AWS account with appropriate permissions.
AWS CloudShell access configured with your AWS credentials.
Familiarity with basic Linux commands and AWS concepts.

Step 1: Set Up Environment Variables in AWS CloudShell¶

To simplify the AWS CLI commands, we'll define several environment variables within your CloudShell session. Copy and paste the following commands into your CloudShell terminal to set these variables.
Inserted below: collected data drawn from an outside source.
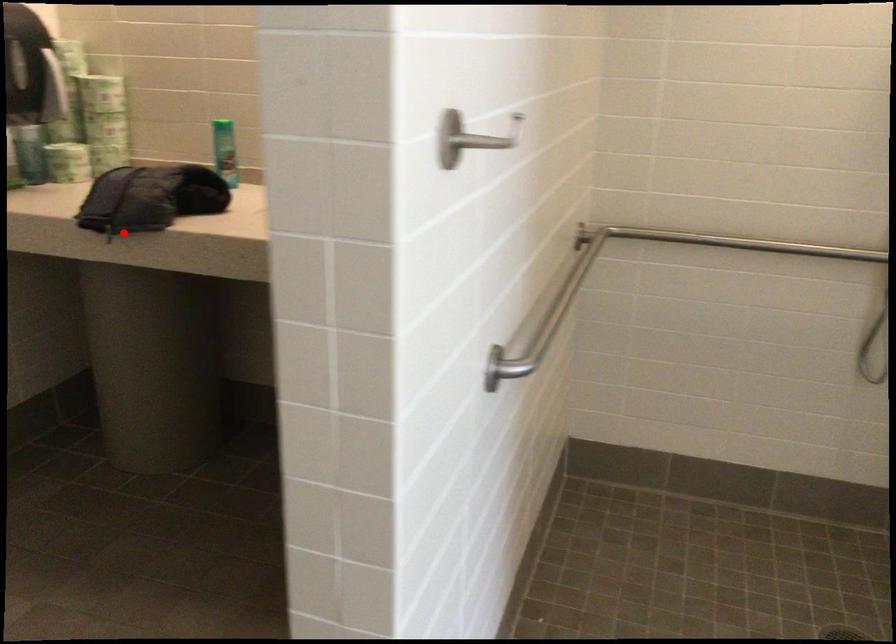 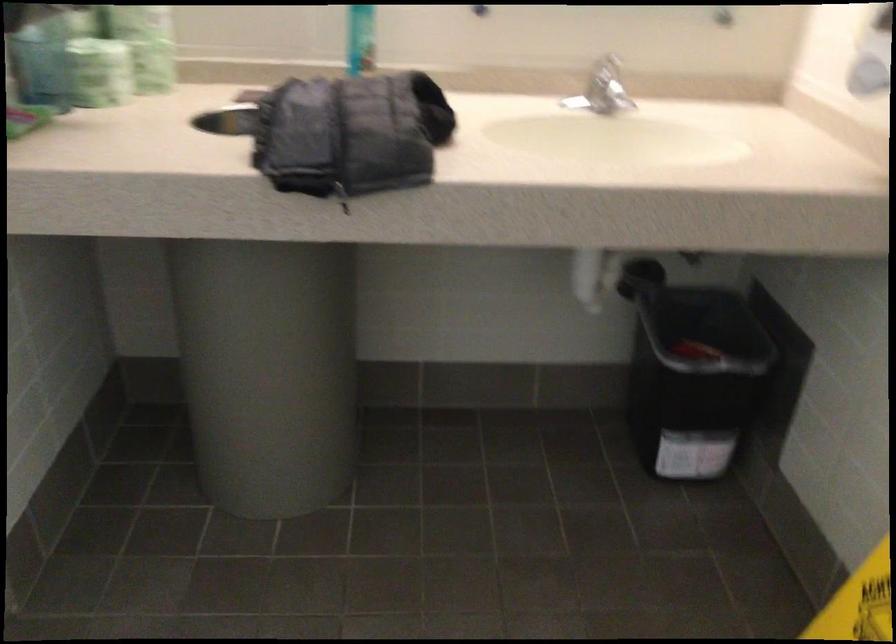 Question: A red point is marked in image1. In image2, is the corresponding 3D point closer to the camera or farther? Reply with the corresponding letter.

Choices:
 (A) The corresponding 3D point is closer.
 (B) The corresponding 3D point is farther.

Answer: (A) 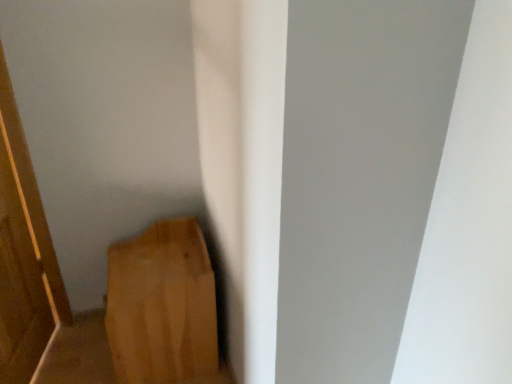 Question: From a real-world perspective, is wooden door at left physically located above or below wooden plank at lower left?

Choices:
 (A) above
 (B) below

Answer: (A)

Question: From the image's perspective, is wooden door at left located above or below wooden plank at lower left?

Choices:
 (A) below
 (B) above

Answer: (B)

Question: Is wooden door at left taller or shorter than wooden plank at lower left?

Choices:
 (A) tall
 (B) short

Answer: (A)

Question: From the image's perspective, is wooden plank at lower left located above or below wooden door at left?

Choices:
 (A) below
 (B) above

Answer: (A)

Question: From a real-world perspective, relative to wooden door at left, is wooden plank at lower left vertically above or below?

Choices:
 (A) above
 (B) below

Answer: (B)

Question: Is point (121, 336) positioned closer to the camera than point (24, 286)?

Choices:
 (A) farther
 (B) closer

Answer: (B)

Question: Is wooden plank at lower left wider or thinner than wooden door at left?

Choices:
 (A) thin
 (B) wide

Answer: (B) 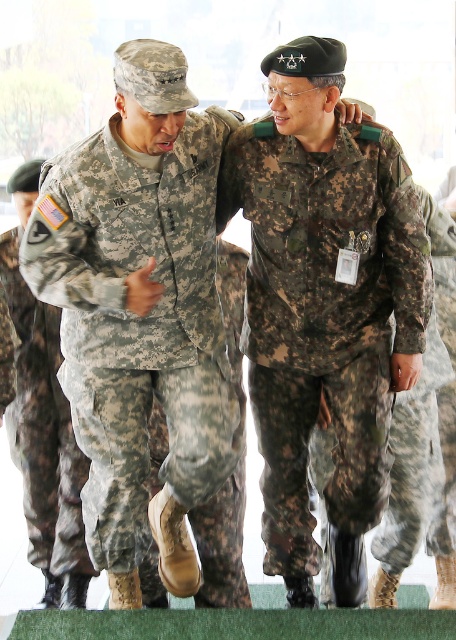 Between camouflage fabric pants at left and camouflage fabric pants at center, which one is positioned lower?

camouflage fabric pants at center is below.

Locate an element on the screen. The height and width of the screenshot is (640, 456). camouflage fabric pants at left is located at coordinates (43, 428).

Where is `camouflage fabric uniform at center`? Image resolution: width=456 pixels, height=640 pixels. camouflage fabric uniform at center is located at coordinates (324, 316).

Between camouflage fabric uniform at center and camouflage fabric pants at center, which one has less height?

camouflage fabric pants at center

Locate an element on the screen. This screenshot has height=640, width=456. camouflage fabric uniform at center is located at coordinates (324, 316).

Consider the image. Is camouflage uniform at center positioned in front of camouflage fabric pants at center?

Yes.

Consider the image. Who is more distant from viewer, (134, 541) or (445, 355)?

Positioned behind is point (445, 355).

Who is more forward, (171, 531) or (408, 525)?

Positioned in front is point (171, 531).

Where is `camouflage uniform at center`? The image size is (456, 640). camouflage uniform at center is located at coordinates (139, 310). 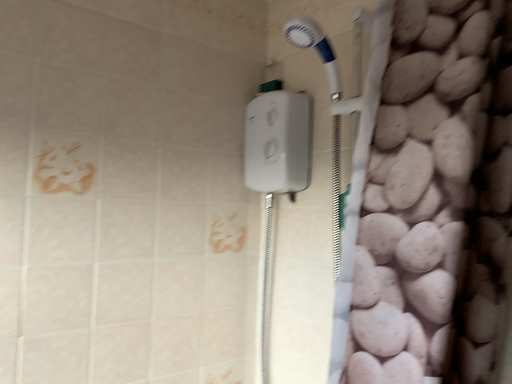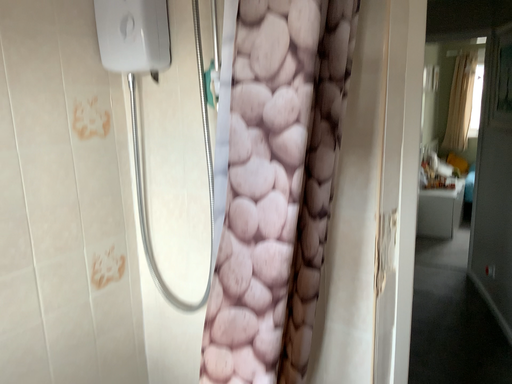 Question: How did the camera likely rotate when shooting the video?

Choices:
 (A) rotated left
 (B) rotated right

Answer: (B) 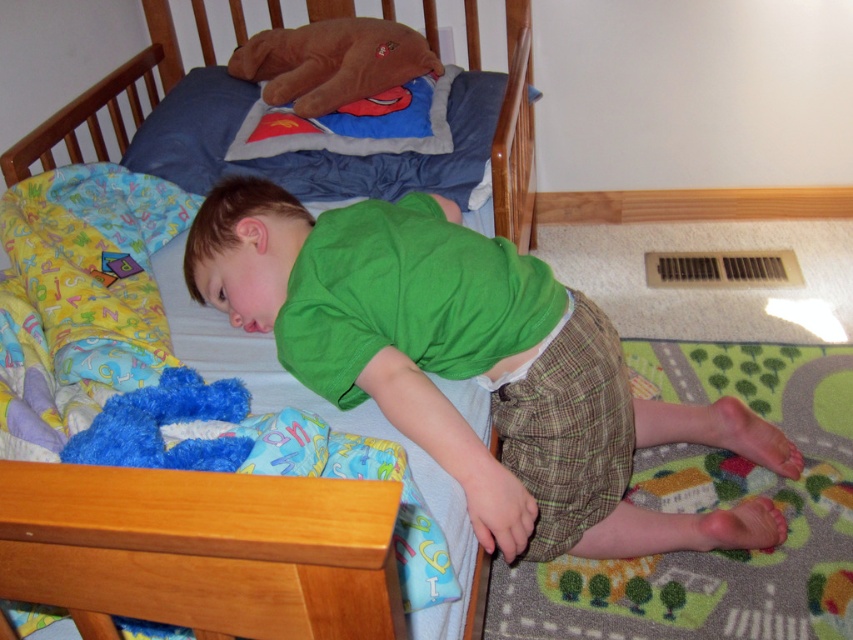 You are a parent trying to find your child a toy. You see the fuzzy blue stuffed animal at lower left and the wooden crib at upper left. Which object is closer to you?

The wooden crib at upper left is closer to you because the fuzzy blue stuffed animal at lower left is behind it.

You are a parent checking on your child. You notice the green cotton shirt at center and the fuzzy blue stuffed animal at lower left. Which object is closer to you?

The green cotton shirt at center is closer to you because the fuzzy blue stuffed animal at lower left is behind it.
You can create a file named EnvVars with the variable assignments and then source the file. Make sure to replace the example values with your actual configuration.. For Example:

# AWS Information
export REGION="us-east-2"                   # AWS Default Region
export CIDR_VPC="10.0.0.0/24"               # VPC CIDR
export CIDR_SUBNET="10.0.0.0/24"            # VPC Subnet
export SSH_KEY_NAME="MVAI-SSH-Key"          # SSH Key Pair Name
export SG_NAME="MVAIsg"                     # Security Group Name
export VPC_NAME="MemVergeAI-VPC"            # VPN Name
export SUBNET_NAME="MemVergeAI-Subnet"      # Subnet Name
export RT_NAME="MemVergeAI-RouteTable"      # Routing Table Name
export IG_NAME="MemVergeAI-IGW"             # Ingress Name
export FILE_SYSTEM_NAME="MemVergeAI-EFS"    # EFS File System Name
export VPC_ID="vpc-01bdeafcc0ce883e5"       # VPC ID
export SUBNET_ID="subnet-01f24fb72235228ed" # Subnet ID
export IGW_ID="igw-06ffc82ccff0bf75f"       # Ingress ID
export RT_ID="rtb-05e6d9dcaf649f7ff"        # Routing Table ID
export SG_ID="sg-00dbfae93e065b028"         # Security Group ID
export AMI_ID="ami-0c3b809fcf2445b6a"       # AMI Image ID for Ubuntu 22.04
export FILE_SYSTEM_ID="fs-06089fdf3a7751a5f" # EFS File System ID
export EFS_DNSNAME="fs-06089fdf3a7751a5f.efs.us-east-2.amazonaws.com" # EFS File System DNS Fully Qualified Name

# GPU Worker Node Info
export INSTANCE_TYPE="g5.2xlarge"
export INSTANCE_NAME="MemVergeAI-GPU-Worker02"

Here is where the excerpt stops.